### [Stored data entries]
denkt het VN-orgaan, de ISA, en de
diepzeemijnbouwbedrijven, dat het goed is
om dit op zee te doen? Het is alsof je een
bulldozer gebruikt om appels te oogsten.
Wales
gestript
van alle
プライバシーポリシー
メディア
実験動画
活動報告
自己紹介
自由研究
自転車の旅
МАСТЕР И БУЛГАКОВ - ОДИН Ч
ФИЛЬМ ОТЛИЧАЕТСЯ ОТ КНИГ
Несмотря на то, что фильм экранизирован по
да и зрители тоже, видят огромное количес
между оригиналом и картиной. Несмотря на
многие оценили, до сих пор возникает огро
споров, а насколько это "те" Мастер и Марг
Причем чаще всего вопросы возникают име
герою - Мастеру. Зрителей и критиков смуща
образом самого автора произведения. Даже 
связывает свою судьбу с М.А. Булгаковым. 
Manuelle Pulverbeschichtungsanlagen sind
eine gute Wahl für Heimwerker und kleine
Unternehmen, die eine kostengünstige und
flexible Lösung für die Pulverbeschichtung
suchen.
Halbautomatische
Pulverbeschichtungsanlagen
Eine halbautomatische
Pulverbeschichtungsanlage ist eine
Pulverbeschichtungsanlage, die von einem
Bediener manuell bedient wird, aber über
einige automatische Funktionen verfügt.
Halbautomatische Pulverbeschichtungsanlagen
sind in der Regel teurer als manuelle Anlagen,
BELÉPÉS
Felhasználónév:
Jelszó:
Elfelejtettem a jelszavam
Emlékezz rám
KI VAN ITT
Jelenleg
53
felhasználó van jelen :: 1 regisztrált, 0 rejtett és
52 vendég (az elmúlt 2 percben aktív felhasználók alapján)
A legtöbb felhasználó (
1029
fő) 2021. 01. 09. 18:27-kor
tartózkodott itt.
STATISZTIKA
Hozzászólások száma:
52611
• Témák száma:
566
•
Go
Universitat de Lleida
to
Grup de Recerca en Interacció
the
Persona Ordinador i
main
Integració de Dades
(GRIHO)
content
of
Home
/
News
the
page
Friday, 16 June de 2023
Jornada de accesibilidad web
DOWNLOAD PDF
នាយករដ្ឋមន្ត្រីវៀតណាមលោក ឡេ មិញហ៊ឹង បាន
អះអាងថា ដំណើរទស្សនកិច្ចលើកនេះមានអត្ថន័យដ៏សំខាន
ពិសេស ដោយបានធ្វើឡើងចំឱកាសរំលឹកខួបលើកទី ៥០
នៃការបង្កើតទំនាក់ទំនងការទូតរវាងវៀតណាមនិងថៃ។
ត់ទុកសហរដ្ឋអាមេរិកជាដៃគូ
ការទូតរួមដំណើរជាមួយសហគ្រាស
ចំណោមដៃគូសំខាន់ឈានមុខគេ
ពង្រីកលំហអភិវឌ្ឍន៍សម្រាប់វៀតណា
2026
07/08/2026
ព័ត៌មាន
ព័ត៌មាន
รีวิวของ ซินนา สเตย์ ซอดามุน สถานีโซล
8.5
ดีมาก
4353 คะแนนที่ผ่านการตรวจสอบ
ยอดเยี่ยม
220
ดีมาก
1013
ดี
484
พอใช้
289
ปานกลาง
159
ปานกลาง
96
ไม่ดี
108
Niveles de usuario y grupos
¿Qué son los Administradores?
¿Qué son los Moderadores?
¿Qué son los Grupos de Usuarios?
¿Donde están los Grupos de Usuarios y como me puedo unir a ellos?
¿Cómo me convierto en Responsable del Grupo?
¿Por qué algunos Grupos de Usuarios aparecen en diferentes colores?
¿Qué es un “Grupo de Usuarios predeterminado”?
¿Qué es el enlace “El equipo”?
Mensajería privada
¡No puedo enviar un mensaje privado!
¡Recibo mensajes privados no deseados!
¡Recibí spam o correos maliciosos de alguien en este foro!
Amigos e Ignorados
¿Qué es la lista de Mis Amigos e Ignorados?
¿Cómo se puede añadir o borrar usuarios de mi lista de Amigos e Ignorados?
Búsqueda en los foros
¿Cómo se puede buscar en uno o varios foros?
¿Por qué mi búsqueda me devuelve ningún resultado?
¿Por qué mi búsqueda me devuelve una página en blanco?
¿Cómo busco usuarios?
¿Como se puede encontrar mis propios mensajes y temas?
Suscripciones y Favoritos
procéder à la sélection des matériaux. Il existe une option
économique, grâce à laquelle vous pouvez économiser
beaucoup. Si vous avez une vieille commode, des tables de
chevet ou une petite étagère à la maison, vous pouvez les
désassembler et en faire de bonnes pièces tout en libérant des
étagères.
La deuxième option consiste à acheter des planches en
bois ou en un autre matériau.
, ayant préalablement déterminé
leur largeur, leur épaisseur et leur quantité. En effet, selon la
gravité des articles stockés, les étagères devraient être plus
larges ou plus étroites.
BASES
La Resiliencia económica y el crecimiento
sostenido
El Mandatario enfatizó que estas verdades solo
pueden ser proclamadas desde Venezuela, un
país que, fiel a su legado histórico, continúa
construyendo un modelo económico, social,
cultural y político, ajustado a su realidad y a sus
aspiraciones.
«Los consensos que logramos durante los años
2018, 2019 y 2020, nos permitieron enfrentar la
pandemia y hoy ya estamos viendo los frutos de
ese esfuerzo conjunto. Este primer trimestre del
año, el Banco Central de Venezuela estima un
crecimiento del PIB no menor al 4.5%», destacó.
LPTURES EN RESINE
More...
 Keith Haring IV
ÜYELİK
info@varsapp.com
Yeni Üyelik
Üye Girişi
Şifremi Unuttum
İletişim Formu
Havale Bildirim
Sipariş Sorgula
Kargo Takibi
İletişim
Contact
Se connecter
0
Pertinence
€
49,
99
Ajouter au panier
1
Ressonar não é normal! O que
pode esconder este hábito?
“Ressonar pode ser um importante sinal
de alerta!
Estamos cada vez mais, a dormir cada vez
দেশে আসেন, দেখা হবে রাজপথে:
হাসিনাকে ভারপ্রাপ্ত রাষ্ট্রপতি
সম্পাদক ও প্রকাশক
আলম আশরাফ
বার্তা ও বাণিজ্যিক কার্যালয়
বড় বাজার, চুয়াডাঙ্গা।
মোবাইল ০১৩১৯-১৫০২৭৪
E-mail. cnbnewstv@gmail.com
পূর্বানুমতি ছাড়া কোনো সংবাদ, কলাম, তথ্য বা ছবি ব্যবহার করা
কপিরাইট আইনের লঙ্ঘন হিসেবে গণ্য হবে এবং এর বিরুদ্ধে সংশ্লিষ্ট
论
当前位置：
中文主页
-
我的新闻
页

### [Aim of the task]
Each line from the one with "বার্তা ও বাণিজ্যিক কার্যালয়" through the end of the records above should be written out exactly. No other line should appear.

### [Written response]
বার্তা ও বাণিজ্যিক কার্যালয়
বড় বাজার, চুয়াডাঙ্গা।
মোবাইল ০১৩১৯-১৫০২৭৪
E-mail. cnbnewstv@gmail.com
পূর্বানুমতি ছাড়া কোনো সংবাদ, কলাম, তথ্য বা ছবি ব্যবহার করা
কপিরাইট আইনের লঙ্ঘন হিসেবে গণ্য হবে এবং এর বিরুদ্ধে সংশ্লিষ্ট
论
当前位置：
中文主页
-
我的新闻
页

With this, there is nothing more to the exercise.